At about 9pm a gunman opened fire outside the Capital Jewish Museum as people exited an event for young Jews working in foreign policy. He murdered two of them Sarah Milgrim and Yaron Lischinsky, employees of the Israeli embassy. Friends say Lischinsky had bought a ring and planned to propose to Milgrim next week in Jerusalem.
“Free Palestine. I did it for Gaza,” said the suspect, Elias Rodriguez, who pulled out a red keffiyah, according to a witness. We don’t know if he had identified his victims or would have shot at anyone leaving the Jewish museum.
As it happens, Lischinsky was an Israeli Christian who called Israel “the only place in the (Middle East) where Christians can thrive”.

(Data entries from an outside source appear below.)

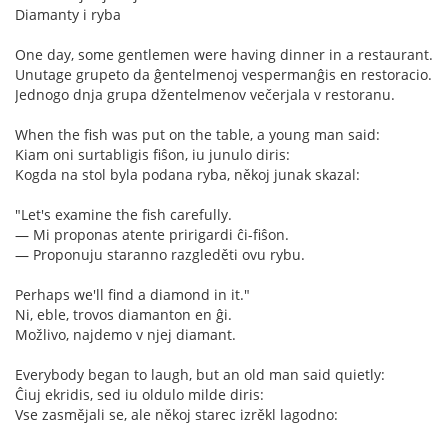
Diamanty i ryba
One day, some gentlemen were having dinner in a restaurant.
Unutage grupeto da ĝentelmenoj vespermanĝis en restoracio.
Jednogo dnja grupa džentelmenov večerjala v restoranu.
When the fish was put on the table, a young man said:
Kiam oni surtabligis fiŝon, iu junulo diris:
Kogda na stol byla podana ryba, někoj junak skazal:
"Let's examine the fish carefully.
— Mi proponas atente pririgardi ĉi-fiŝon.
— Proponuju staranno razgleděti ovu rybu.
Perhaps we'll find a diamond in it."
Ni, eble, trovos diamanton en ĝi.
Možlivo, najdemo v njej diamant.
Everybody began to laugh, but an old man said quietly:
Ĉiuj ekridis, sed iu oldulo milde diris:
Vse zasmějali se, ale někoj starec izrěkl lagodno:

Milgrim, an American Jew, worked to build friendships between Israelis and Palestinians as a path to peace. The event they attended was a panel on multi-faith humanitarian efforts to aid Gaza and other Arab war zones.
Many Americans don’t realise it, but Jewish schools, synagogues and the like in the US have long required serious security. It’s only getting worse. A study of 63 Orthodox Jewish schools found that the average security cost in 2022-23 was $US184,000 a year. That has risen to $US339,000 ($527,000) in 2024-25.
Many Jewish events now keep their locations private.
A purported manifesto from the suspect recites the usual slanders about Israel, though new ones are popping up all the time. This week a United Nations humanitarian chief claimed 14,000 Gazan babies could starve to death in the next 48 hours. All now concede that’s bogus, but not before it went viral.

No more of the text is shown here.